The response should consist of every line below, unchanged.

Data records
Start of Block

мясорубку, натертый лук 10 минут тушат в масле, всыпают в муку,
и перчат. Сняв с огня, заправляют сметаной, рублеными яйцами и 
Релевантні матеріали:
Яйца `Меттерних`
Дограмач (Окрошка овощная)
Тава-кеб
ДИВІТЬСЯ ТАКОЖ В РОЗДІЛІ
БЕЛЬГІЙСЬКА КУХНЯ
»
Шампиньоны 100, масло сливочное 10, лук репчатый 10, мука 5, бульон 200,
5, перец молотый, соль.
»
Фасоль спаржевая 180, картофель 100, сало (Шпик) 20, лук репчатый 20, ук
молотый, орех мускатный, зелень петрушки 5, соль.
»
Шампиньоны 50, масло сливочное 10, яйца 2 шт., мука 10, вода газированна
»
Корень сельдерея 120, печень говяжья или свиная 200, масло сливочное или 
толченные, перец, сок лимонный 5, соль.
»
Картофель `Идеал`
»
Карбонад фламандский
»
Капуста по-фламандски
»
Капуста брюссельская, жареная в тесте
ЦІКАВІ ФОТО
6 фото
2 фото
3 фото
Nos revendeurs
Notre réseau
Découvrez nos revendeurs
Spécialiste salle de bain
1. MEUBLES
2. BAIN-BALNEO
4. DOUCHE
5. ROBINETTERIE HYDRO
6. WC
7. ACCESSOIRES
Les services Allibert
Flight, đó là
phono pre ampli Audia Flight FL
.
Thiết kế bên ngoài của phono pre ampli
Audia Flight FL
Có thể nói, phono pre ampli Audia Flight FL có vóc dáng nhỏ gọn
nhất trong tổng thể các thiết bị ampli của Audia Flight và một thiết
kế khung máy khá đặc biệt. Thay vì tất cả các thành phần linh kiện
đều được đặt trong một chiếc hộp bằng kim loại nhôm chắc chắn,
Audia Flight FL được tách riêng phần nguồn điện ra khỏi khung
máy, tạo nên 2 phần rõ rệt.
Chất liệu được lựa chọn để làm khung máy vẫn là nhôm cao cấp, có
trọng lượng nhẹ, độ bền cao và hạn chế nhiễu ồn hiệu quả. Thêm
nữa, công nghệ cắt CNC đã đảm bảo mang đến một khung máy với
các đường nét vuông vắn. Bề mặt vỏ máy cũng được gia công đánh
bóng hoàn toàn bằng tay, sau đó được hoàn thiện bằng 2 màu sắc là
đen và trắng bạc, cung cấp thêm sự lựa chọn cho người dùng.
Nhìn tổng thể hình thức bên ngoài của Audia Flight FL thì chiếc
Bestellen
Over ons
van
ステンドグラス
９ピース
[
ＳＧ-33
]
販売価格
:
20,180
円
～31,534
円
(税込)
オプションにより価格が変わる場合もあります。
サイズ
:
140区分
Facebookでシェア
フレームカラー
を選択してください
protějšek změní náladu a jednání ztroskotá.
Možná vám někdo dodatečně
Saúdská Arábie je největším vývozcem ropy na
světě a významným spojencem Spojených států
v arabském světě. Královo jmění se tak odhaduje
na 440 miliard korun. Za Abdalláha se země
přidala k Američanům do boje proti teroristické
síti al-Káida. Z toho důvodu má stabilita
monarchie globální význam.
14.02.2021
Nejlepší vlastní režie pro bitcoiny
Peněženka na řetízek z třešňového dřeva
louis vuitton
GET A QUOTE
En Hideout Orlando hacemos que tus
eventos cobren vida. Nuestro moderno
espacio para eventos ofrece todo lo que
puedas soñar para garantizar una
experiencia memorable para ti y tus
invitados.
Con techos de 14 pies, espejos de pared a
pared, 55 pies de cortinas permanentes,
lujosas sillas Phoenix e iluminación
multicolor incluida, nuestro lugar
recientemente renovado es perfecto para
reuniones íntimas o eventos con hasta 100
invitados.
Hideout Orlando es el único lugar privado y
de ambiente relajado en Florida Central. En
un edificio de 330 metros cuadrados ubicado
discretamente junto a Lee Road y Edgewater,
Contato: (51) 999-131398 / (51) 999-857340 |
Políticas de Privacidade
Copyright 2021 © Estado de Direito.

End of Block

Exercise solution
мясорубку, натертый лук 10 минут тушат в масле, всыпают в муку,
и перчат. Сняв с огня, заправляют сметаной, рублеными яйцами и 
Релевантні матеріали:
Яйца `Меттерних`
Дограмач (Окрошка овощная)
Тава-кеб
ДИВІТЬСЯ ТАКОЖ В РОЗДІЛІ
БЕЛЬГІЙСЬКА КУХНЯ
»
Шампиньоны 100, масло сливочное 10, лук репчатый 10, мука 5, бульон 200,
5, перец молотый, соль.
»
Фасоль спаржевая 180, картофель 100, сало (Шпик) 20, лук репчатый 20, ук
молотый, орех мускатный, зелень петрушки 5, соль.
»
Шампиньоны 50, масло сливочное 10, яйца 2 шт., мука 10, вода газированна
»
Корень сельдерея 120, печень говяжья или свиная 200, масло сливочное или 
толченные, перец, сок лимонный 5, соль.
»
Картофель `Идеал`
»
Карбонад фламандский
»
Капуста по-фламандски
»
Капуста брюссельская, жареная в тесте
ЦІКАВІ ФОТО
6 фото
2 фото
3 фото
Nos revendeurs
Notre réseau
Découvrez nos revendeurs
Spécialiste salle de bain
1. MEUBLES
2. BAIN-BALNEO
4. DOUCHE
5. ROBINETTERIE HYDRO
6. WC
7. ACCESSOIRES
Les services Allibert
Flight, đó là
phono pre ampli Audia Flight FL
.
Thiết kế bên ngoài của phono pre ampli
Audia Flight FL
Có thể nói, phono pre ampli Audia Flight FL có vóc dáng nhỏ gọn
nhất trong tổng thể các thiết bị ampli của Audia Flight và một thiết
kế khung máy khá đặc biệt. Thay vì tất cả các thành phần linh kiện
đều được đặt trong một chiếc hộp bằng kim loại nhôm chắc chắn,
Audia Flight FL được tách riêng phần nguồn điện ra khỏi khung
máy, tạo nên 2 phần rõ rệt.
Chất liệu được lựa chọn để làm khung máy vẫn là nhôm cao cấp, có
trọng lượng nhẹ, độ bền cao và hạn chế nhiễu ồn hiệu quả. Thêm
nữa, công nghệ cắt CNC đã đảm bảo mang đến một khung máy với
các đường nét vuông vắn. Bề mặt vỏ máy cũng được gia công đánh
bóng hoàn toàn bằng tay, sau đó được hoàn thiện bằng 2 màu sắc là
đen và trắng bạc, cung cấp thêm sự lựa chọn cho người dùng.
Nhìn tổng thể hình thức bên ngoài của Audia Flight FL thì chiếc
Bestellen
Over ons
van
ステンドグラス
９ピース
[
ＳＧ-33
]
販売価格
:
20,180
円
～31,534
円
(税込)
オプションにより価格が変わる場合もあります。
サイズ
:
140区分
Facebookでシェア
フレームカラー
を選択してください
protějšek změní náladu a jednání ztroskotá.
Možná vám někdo dodatečně
Saúdská Arábie je největším vývozcem ropy na
světě a významným spojencem Spojených států
v arabském světě. Královo jmění se tak odhaduje
na 440 miliard korun. Za Abdalláha se země
přidala k Američanům do boje proti teroristické
síti al-Káida. Z toho důvodu má stabilita
monarchie globální význam.
14.02.2021
Nejlepší vlastní režie pro bitcoiny
Peněženka na řetízek z třešňového dřeva
louis vuitton
GET A QUOTE
En Hideout Orlando hacemos que tus
eventos cobren vida. Nuestro moderno
espacio para eventos ofrece todo lo que
puedas soñar para garantizar una
experiencia memorable para ti y tus
invitados.
Con techos de 14 pies, espejos de pared a
pared, 55 pies de cortinas permanentes,
lujosas sillas Phoenix e iluminación
multicolor incluida, nuestro lugar
recientemente renovado es perfecto para
reuniones íntimas o eventos con hasta 100
invitados.
Hideout Orlando es el único lugar privado y
de ambiente relajado en Florida Central. En
un edificio de 330 metros cuadrados ubicado
discretamente junto a Lee Road y Edgewater,
Contato: (51) 999-131398 / (51) 999-857340 |
Políticas de Privacidade
Copyright 2021 © Estado de Direito.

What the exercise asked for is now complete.